Quant aux sous-amendements qui tendent à réserver l’appellation « artisan-restaurateur » aux restaurateurs préparant eux-mêmes leurs plats sur place, ils reprennent une autre proposition du comité de filière, dont la mise en œuvre conduirait à diviser le secteur en deux : d’un côté les restaurateurs qui seraient vertueux, de l’autre ceux qui proposeraient des préparations industrielles.
Au contraire, le dispositif du « fait maison » prévu dans le projet de loi, tout en étant suffisant pour valoriser la cuisine faite sur place à partir de produits bruts, ne dévalorise pas les autres professionnels du secteur. En outre, il facilite efficacement l’information du client sur la provenance de chacun des plats qui lui sont servis.
Surtout, le projet du Gouvernement comporte un renforcement du titre de « maître-restaurateur » qui, Madame Bataille, me semble correspondre tout à fait à vos attentes quant au titre d’artisan restaurateur. En effet, la délivrance du titre de maître-restaurateur est conditionnée au respect d’un cahier des charges et à l’acquisition d’une qualification de niveau 4 ou 5, accompagnée de plusieurs années d’expérience ; elle requiert en outre que 100 % des plats soient « faits maison ».
En lien avec les professionnels, nous avons proposé une réforme du cahier des charges visant à le rendre plus lisible, plus accessible et plus simple pour les professionnels. De fait, je suis consciente que le titre de maître-restaurateur n’a pas obtenu le succès espéré. Avec les professionnels, nous souhaitons moderniser son image et élargir sa diffusion auprès du public.

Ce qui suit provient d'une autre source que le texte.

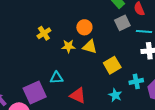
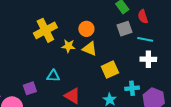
yellow cross: (44, 33) -> (45, 30), size x1.6
purple square: (35, 93) -> (30, 88), size x0.6

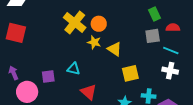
red semicircle: (143, 17) -> (173, 28), turned 96
orange circle: (86, 29) -> (99, 24), moved
yellow cross: (45, 30) -> (75, 23), turned -35

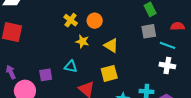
yellow cross: (75, 23) -> (71, 20), size x0.6
red semicircle: (173, 28) -> (177, 26), moved
yellow star: (94, 42) -> (82, 41), moved
yellow square: (130, 73) -> (109, 73), moved

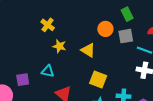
orange circle: (95, 21) -> (105, 29), moved
yellow square: (109, 73) -> (98, 79), moved, turned 36

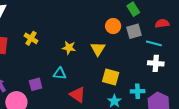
yellow cross: (48, 25) -> (31, 38), moved
yellow triangle: (88, 50) -> (98, 49), turned 35

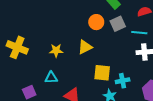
yellow cross: (31, 38) -> (17, 47), size x1.5
yellow triangle: (98, 49) -> (85, 47), turned 42
cyan cross: (138, 91) -> (123, 81), moved

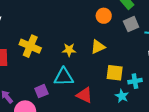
orange circle: (96, 22) -> (104, 16), moved
cyan triangle: (51, 78) -> (64, 77), size x1.5

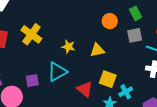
cyan triangle: (64, 77) -> (57, 72), turned -40
cyan cross: (135, 81) -> (126, 92), turned -32
red triangle: (84, 95) -> (85, 89), moved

Dans ces conditions, créer un nouveau titre d’artisan restaurateur ne ferait qu’ajouter de la confusion dans l’esprit des consommateurs, sans aucune garantie qu’il rencontre, auprès du public et des professionnels, un succès plus grand que le titre déjà existant.
Mesdames, messieurs les sénateurs, je vous propose plutôt de développer et de moderniser le titre de maître-restaurateur pour garantir aux consommateurs une meilleure lisibilité de l’offre de restauration.

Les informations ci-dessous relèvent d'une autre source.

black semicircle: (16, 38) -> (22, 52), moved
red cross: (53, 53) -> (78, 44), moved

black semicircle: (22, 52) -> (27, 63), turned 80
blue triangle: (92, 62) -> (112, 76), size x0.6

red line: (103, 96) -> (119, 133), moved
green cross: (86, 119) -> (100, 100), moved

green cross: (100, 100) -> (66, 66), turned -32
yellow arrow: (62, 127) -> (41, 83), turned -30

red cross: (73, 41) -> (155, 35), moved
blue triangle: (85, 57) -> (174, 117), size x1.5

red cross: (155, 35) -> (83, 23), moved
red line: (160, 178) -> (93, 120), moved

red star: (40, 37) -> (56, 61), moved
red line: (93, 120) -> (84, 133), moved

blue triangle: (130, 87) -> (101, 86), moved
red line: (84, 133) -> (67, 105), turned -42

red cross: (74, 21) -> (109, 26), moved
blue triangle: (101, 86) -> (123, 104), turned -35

Le « fait maison » et le titre de maître-restaurateur sont les deux propositions du comité de filière qui ont fait l’objet d’un large consensus parmi les professionnels. Il me semble aujourd’hui préférable de retenir ces deux mesures. C’est pourquoi je demande aux auteurs des amendements n° 610 rectifié et 529 rectifié et des sous-amendements n° 648 et 647 de bien vouloir les retirer ; s’ils sont maintenus, le Gouvernement y sera défavorable.